Dink ailesi avukatları, bazı sanıklar için verilen beraat kararlarına ve soruşturmanın yürütülme şekline itiraz ederek kararın bozulmasını talep etti. İstinaf mahkemesi talepleri reddedince dosya geçen sene Haziran ayında Yargıtay’a taşındı.
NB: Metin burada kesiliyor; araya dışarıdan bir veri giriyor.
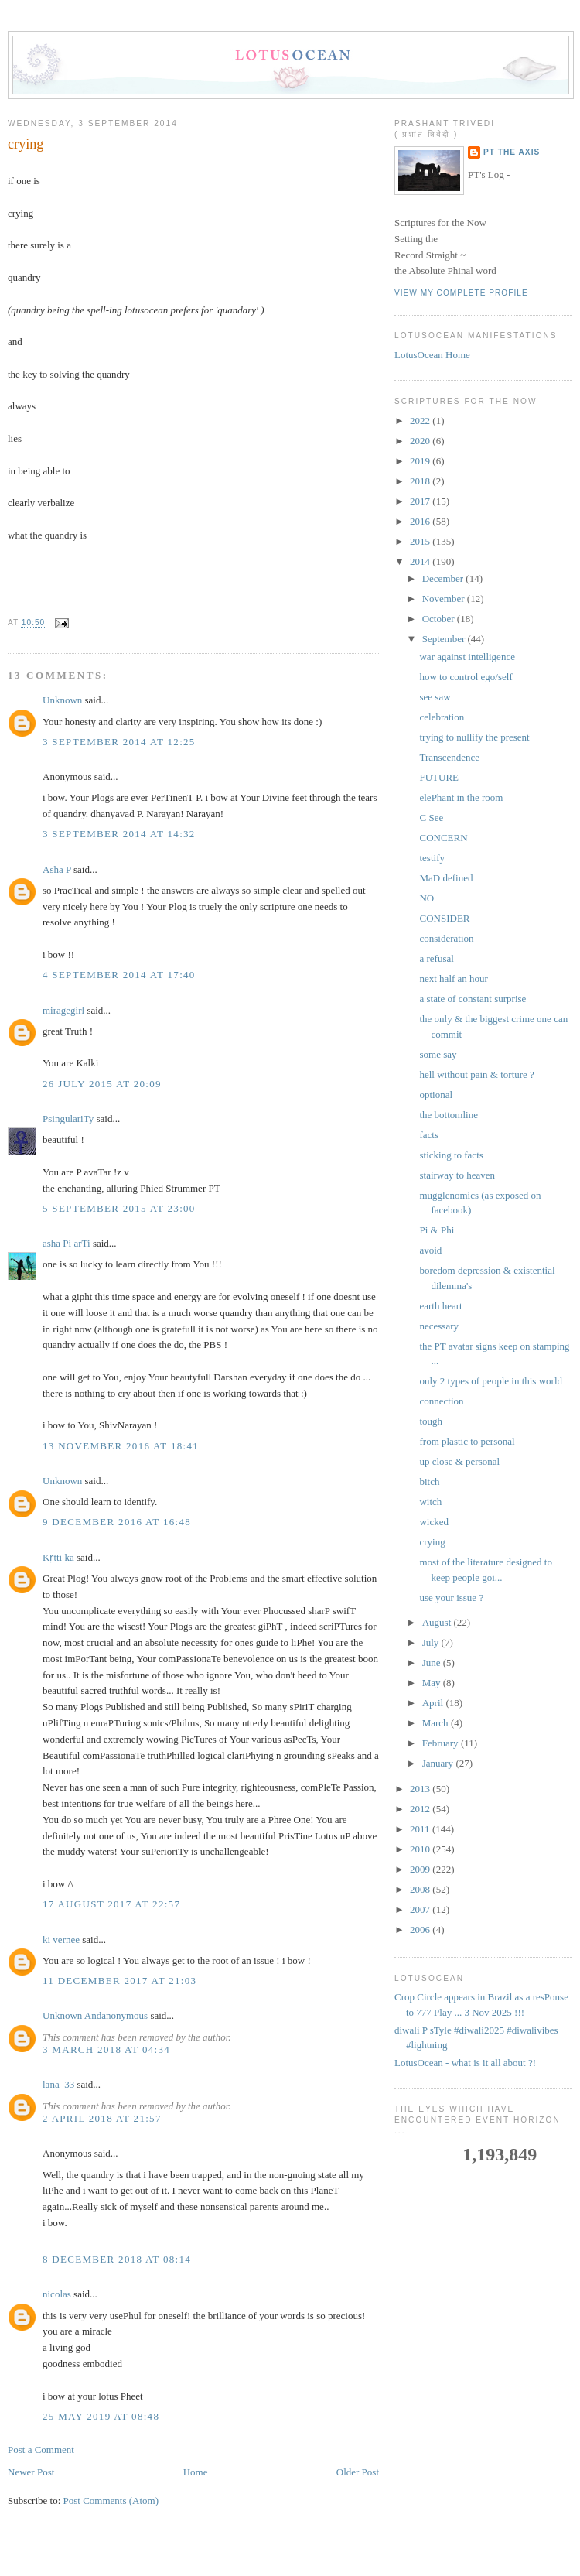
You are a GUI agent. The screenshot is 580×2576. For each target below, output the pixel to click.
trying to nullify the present (474, 737)
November (444, 598)
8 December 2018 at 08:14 (117, 2259)
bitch (429, 1481)
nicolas (57, 2294)
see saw (434, 697)
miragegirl (63, 1010)
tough (430, 1421)
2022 (421, 420)
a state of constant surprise (472, 998)
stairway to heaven (456, 1175)
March (436, 1723)
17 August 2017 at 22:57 (111, 1904)
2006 (421, 1929)
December (444, 578)
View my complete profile (461, 293)
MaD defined (446, 878)
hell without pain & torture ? (476, 1074)
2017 (421, 501)
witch (430, 1501)
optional (435, 1094)
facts (428, 1135)
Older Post (357, 2472)
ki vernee (61, 1939)
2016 (421, 521)
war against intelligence (466, 656)
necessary (439, 1326)
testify (432, 858)
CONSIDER (444, 918)
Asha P (57, 869)
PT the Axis (511, 152)
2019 (421, 461)
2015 (421, 541)
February (441, 1743)
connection (441, 1401)
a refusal (436, 958)
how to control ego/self (465, 676)
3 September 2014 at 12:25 (119, 741)
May (432, 1682)
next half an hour (453, 978)
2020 (421, 440)
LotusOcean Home (432, 355)
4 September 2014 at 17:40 (119, 974)
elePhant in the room (461, 797)
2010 (421, 1849)
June (432, 1662)
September (445, 639)
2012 (421, 1809)
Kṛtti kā (58, 1557)
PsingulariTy (68, 1118)
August (438, 1622)
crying (25, 144)
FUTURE (439, 777)
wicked (434, 1521)
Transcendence (449, 757)
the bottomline (448, 1114)
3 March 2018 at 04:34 (106, 2049)
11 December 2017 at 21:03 (119, 1980)
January (439, 1763)
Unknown (62, 700)
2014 (421, 561)
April (434, 1703)
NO (426, 898)
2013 (421, 1788)
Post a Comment (41, 2449)
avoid (430, 1250)
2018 (421, 481)
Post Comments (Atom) (111, 2500)
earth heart (440, 1306)
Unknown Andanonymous (95, 2015)
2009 (421, 1869)
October (439, 618)
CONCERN (443, 837)
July (432, 1642)
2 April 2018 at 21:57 (102, 2118)
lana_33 (58, 2084)
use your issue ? (451, 1597)
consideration (446, 938)
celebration (441, 717)
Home (195, 2472)
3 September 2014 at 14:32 (119, 834)
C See (431, 817)
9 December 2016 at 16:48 (117, 1521)
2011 (421, 1829)
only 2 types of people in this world (490, 1381)
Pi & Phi (436, 1230)
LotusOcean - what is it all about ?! (465, 2062)
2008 (421, 1889)
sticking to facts (451, 1155)
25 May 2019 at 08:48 (101, 2416)
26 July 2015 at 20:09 (102, 1084)
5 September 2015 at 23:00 (119, 1208)
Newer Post (31, 2472)
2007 (421, 1909)
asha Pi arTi (66, 1243)
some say (437, 1054)
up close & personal (459, 1461)
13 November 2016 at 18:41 (121, 1446)
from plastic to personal (466, 1441)
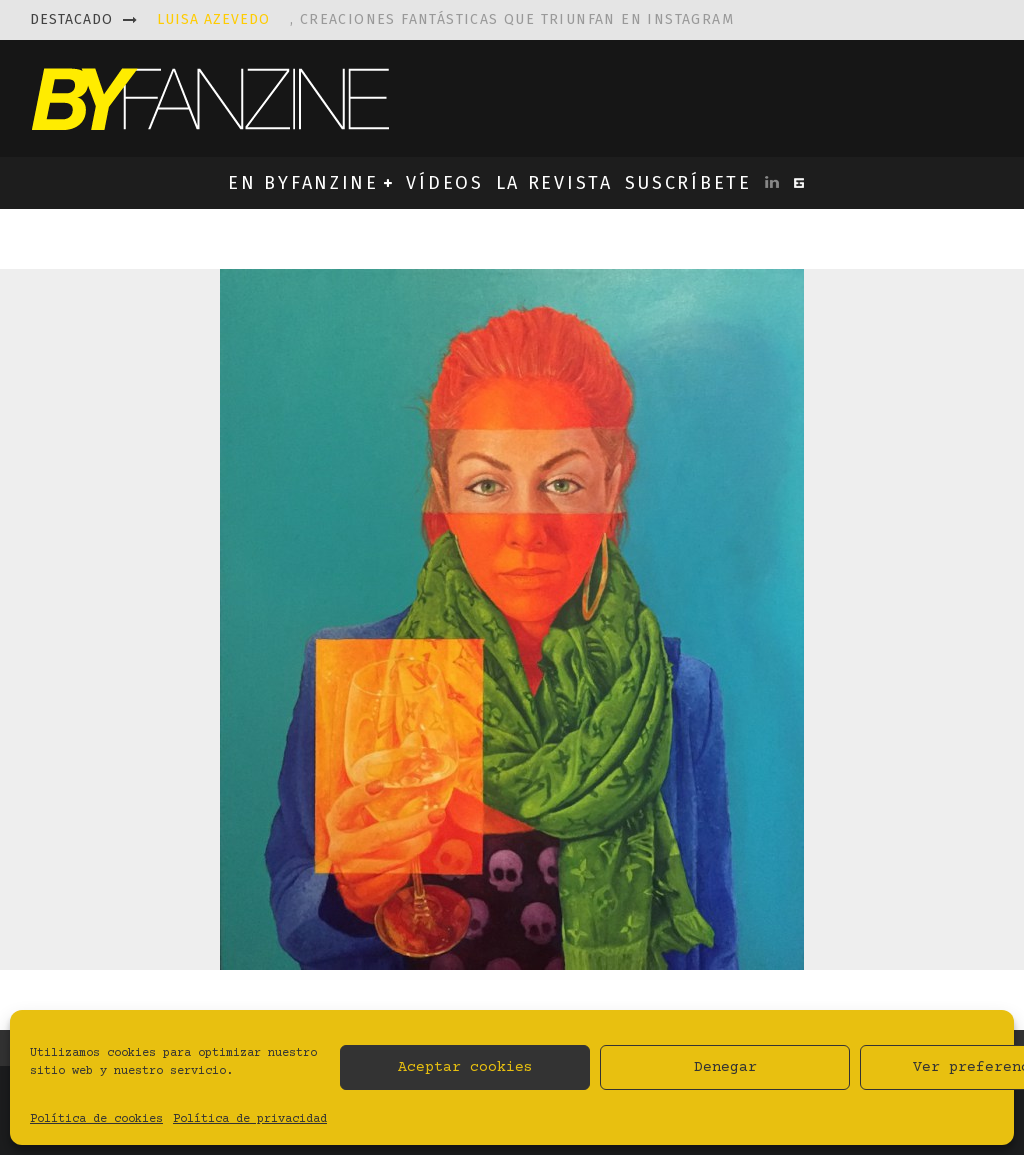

“Soruşturma derinleştirilmedi”
Avukatlar, Yargıtay’a sundukları 130 sayfalık dilekçede, Hrant Dink’e yönelik linç sürecini örgütleyenler hakkında etkili bir soruşturma yürütülmediği, cinayete giden süreçte yer alan kişilerin cinayet ile bağlarını açığa çıkartmaya yönelik soruşturmanın derinleştirilmediği, cinayette sorumluluğu olan devlet görevlilerinin bir bölümünün cinayete dair soruşturmanın yürütülüşünde görev aldığı, istihbarat görevlilerinin soruşturulmadığı, Dink’in yaşamına yönelik tehdit olduğu bilgisinin yanı sıra somut olarak öldürüleceği bilgisine sahip olunmasına rağmen korunmasına yönelik tedbirlerin kasıtlı olarak alınmadığını savundu. “Somut olarak cinayetin kim veya kimler tarafından ve hangi süreçlerden geçirilerek karara bağlandığı açığa çıkarılamamıştır” denilerek, cinayette sorumluluğu olan kişilerin tamamının yargılanma olanağının ortadan kalktığı ifade edildi.